PROVIDED DATA START

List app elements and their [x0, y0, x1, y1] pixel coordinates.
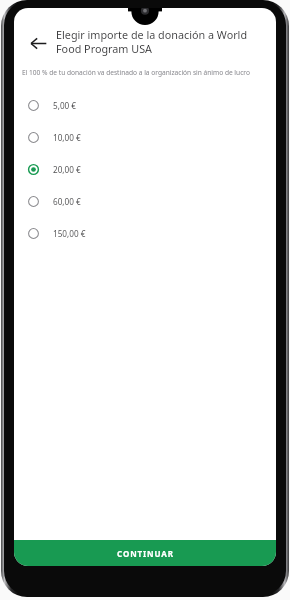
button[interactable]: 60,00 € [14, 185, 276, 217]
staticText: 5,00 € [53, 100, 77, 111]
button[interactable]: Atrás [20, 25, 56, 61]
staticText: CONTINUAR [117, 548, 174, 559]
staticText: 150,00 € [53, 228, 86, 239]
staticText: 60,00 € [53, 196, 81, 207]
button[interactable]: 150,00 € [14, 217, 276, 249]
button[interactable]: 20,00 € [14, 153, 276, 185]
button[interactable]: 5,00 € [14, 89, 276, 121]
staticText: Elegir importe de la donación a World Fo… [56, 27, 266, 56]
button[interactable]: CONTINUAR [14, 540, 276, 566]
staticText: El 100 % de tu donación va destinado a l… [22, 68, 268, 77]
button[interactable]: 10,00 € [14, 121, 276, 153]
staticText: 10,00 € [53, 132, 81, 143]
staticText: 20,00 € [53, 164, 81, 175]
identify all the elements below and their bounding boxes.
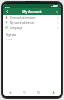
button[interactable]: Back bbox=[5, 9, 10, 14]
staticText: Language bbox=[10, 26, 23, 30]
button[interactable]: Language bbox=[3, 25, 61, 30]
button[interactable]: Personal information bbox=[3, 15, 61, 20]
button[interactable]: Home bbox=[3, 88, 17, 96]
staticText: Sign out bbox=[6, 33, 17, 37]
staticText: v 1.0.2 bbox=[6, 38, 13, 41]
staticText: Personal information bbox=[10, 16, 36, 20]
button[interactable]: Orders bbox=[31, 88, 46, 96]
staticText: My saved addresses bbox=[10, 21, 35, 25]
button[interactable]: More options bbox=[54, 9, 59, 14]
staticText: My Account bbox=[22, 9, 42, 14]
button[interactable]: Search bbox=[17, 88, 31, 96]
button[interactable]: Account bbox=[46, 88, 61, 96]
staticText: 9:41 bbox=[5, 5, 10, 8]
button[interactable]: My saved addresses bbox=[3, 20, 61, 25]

PROVIDED DATA END

#### ACTION ITEM:
Would it be possible to print the records above verbatim, pictures omitted?

#### EXERCISE SOLUTION:
List app elements and their [x0, y0, x1, y1] pixel coordinates.
button[interactable]: 60,00 € [14, 185, 276, 217]
staticText: 5,00 € [53, 100, 77, 111]
button[interactable]: Atrás [20, 25, 56, 61]
staticText: CONTINUAR [117, 548, 174, 559]
staticText: 150,00 € [53, 228, 86, 239]
staticText: 60,00 € [53, 196, 81, 207]
button[interactable]: 150,00 € [14, 217, 276, 249]
button[interactable]: 20,00 € [14, 153, 276, 185]
button[interactable]: 5,00 € [14, 89, 276, 121]
staticText: Elegir importe de la donación a World Fo… [56, 27, 266, 56]
button[interactable]: CONTINUAR [14, 540, 276, 566]
staticText: El 100 % de tu donación va destinado a l… [22, 68, 268, 77]
button[interactable]: 10,00 € [14, 121, 276, 153]
staticText: 10,00 € [53, 132, 81, 143]
staticText: 20,00 € [53, 164, 81, 175]
identify all the elements below and their bounding boxes.
button[interactable]: Back bbox=[5, 9, 10, 14]
staticText: Language bbox=[10, 26, 23, 30]
button[interactable]: Language bbox=[3, 25, 61, 30]
button[interactable]: Personal information bbox=[3, 15, 61, 20]
button[interactable]: Home bbox=[3, 88, 17, 96]
staticText: Sign out bbox=[6, 33, 17, 37]
staticText: v 1.0.2 bbox=[6, 38, 13, 41]
staticText: Personal information bbox=[10, 16, 36, 20]
button[interactable]: Orders bbox=[31, 88, 46, 96]
staticText: My saved addresses bbox=[10, 21, 35, 25]
button[interactable]: More options bbox=[54, 9, 59, 14]
staticText: My Account bbox=[22, 9, 42, 14]
button[interactable]: Search bbox=[17, 88, 31, 96]
button[interactable]: Account bbox=[46, 88, 61, 96]
staticText: 9:41 bbox=[5, 5, 10, 8]
button[interactable]: My saved addresses bbox=[3, 20, 61, 25]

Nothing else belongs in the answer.